Pointing to the Rohingya persecution in Myanmar, UN High Commissioner for Human Rights Zeid Ra'ad Al Hussein today reiterated that no repatriation should occur in the absence of sustained human rights monitoring on the ground, in the areas concerned.
He came up with the statement while speaking at 38th session of the Human Rights Council on Monday.
In Myanmar, as the Council is aware, there are clear indications of well-organised, widespread and systematic attacks continuing to target the Rohingyas in Rakhine State as an ethnic group, amounting possibly to acts of genocide if so established by a court of law, he said.
He also alleged that due to continuing refusals to permit access, OHCHR, the country Special Rapporteur and the Fact-Finding Mission have conducted remote monitoring.
Given the gravity and scope of the human rights violations in Venezuela, and continuing denial of access to the Office, we will continue remote monitoring and reporting; our second report will be published in the coming days – and we firmly believe the Council needs to establish a Commission of Inquiry.
Since last June the Government has issued three invitations to the Special Procedures, the first since 1996. However, the authorities have ignored a long list of requests by others whose mandates are particularly relevant to the current human rights crisis in the country.

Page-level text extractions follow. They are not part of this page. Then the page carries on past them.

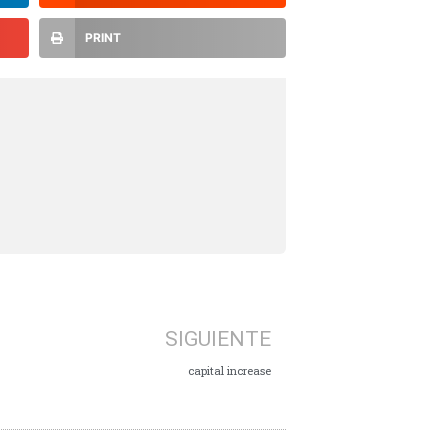
PRINT
SIGUIENTE
capital increase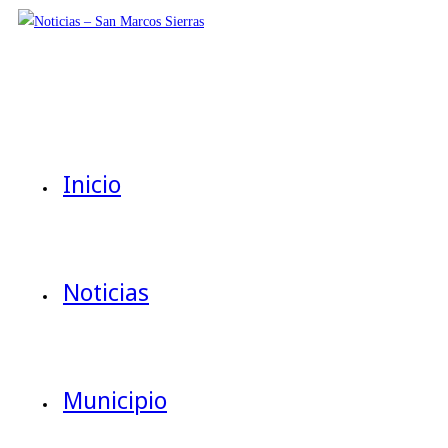
Ir
al
contenido
Inicio
Noticias
Municipio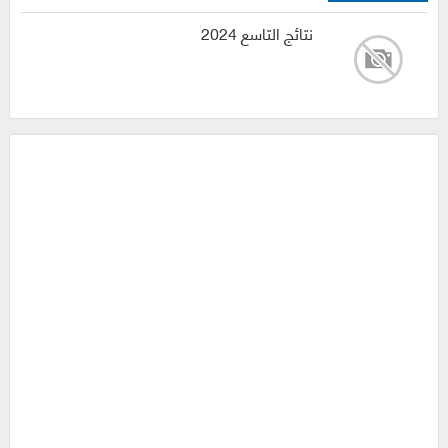
نتائج التاسع 2024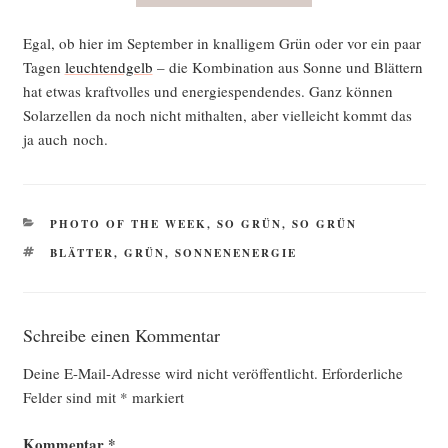
Egal, ob hier im Sep­tem­ber in knal­li­gem Grün oder vor ein paar
Tagen
leuch­tend­gelb
– die Kom­bi­na­ti­on aus Son­ne und Blät­tern
hat etwas kraft­vol­les und ener­gie­spen­den­des. Ganz kön­nen
Solar­zel­len da noch nicht mit­hal­ten, aber viel­leicht kommt das
ja auch noch.
KATEGORIEN
PHOTO OF THE WEEK
,
SO GRÜN, SO GRÜN
SCHLAGWÖRTER
BLÄTTER
,
GRÜN
,
SONNENENERGIE
Schreibe einen Kommentar
Deine E-Mail-Adresse wird nicht veröffentlicht.
Erforderliche
Felder sind mit
*
markiert
Kommentar
*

In Bangladesh context, in his statement, he also said that Bangladesh has granted extensive and commendable access to the Office and all relevant human rights mechanisms with respect to the Rohingya refugee crisis.
“However, it has more than 10 outstanding requests for visits by mandate holders to assess the human rights situation in Bangladesh itself.”
“I encourage greater engagement, particularly with respect to concerns about the shrinking space for civil society, and allegations of extrajudicial actions by the security forces.”